Captain Eli Ramsey of the Sixtieth U.S. Colored Troops (USCT) left Helena at 5:30 p.m. on August 11, 1864, at the head of four officers and seventy-five men of the Sixtieth and an artillery battery. Though Ramsey identified the artillery unit as Battery C of the Second U.S. Colored Light Artillery, it appears that the gunners were actually from Company I of the Sixtieth USCT, which reported that Lieutenant Joseph A. Goodnough participated in the expedition with “a gun squad of six men.”

The Union troops boarded the steamboat H. A. Homeyer and arrived at Kent’s Landing five hours later. Ramsey left a small party behind to guard the boat while the rest marched to a Mr. Miller’s plantation, where two deserters from Battery C, Second U.S. Colored Light Artillery, were believed to be hiding, “but they, having heard us while effecting a landing, made their escape.” They proceeded to a Mr. Nash’s place intent on “capturing a rebel soldier by the name of Bell,” but he also slipped away.
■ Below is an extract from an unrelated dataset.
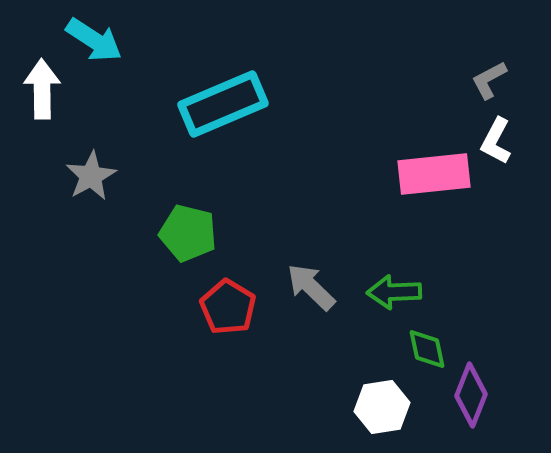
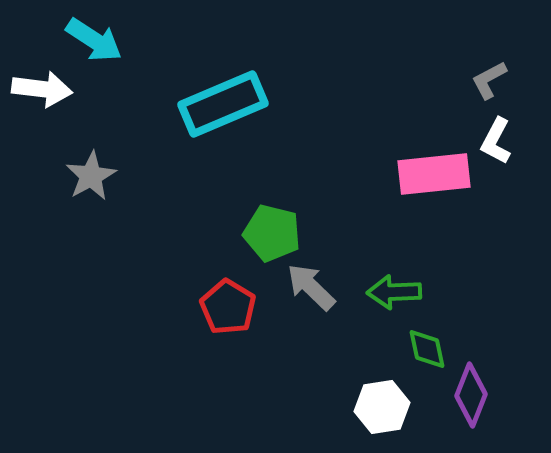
white arrow: rotated 98 degrees clockwise
green pentagon: moved 84 px right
The next day, after seizing four horses at a Mr. Short’s place, they returned to the Homeyer and steamed upriver to Hamlin’s landing, where Ramsey sent a lieutenant and a party of scouts out on horseback “to obtain what information they could.” They soon returned with a report that there were between 200 and 300 Confederates in the area intending to receive a shipment of arms and ammunition from the Mississippi side of the river. Ramsey ordered the steamboat to head to Buck Island north of Helena and anchor midstream near there for the evening to stymie the Confederate shipment.

At daylight on August 13, they returned to Miller’s place, this time succeeding in capturing the two deserters from the artillery unit. The expedition returned to Helena at 9:00 p.m., “having taken…6 horses, 3 mules, and 7 head of cattle.” Ramsey reported that between bad roads and almost continual rainfall, “it was impossible, under the circumstances, to accomplish more.”

For additional information:
Hewett, Janet B., et al., eds. Supplement to the Official Records of the Union and Confederate Armies, Vol. 78. Wilmington, NC: Broadfoot Publishing Co., 1998.

The War of the Rebellion: A Compilation of the Official Records of the Union and Confederate Armies, Series I, Vol. 41, part 1, pp. 241–242. Washington DC: Government Printing Office, 1893.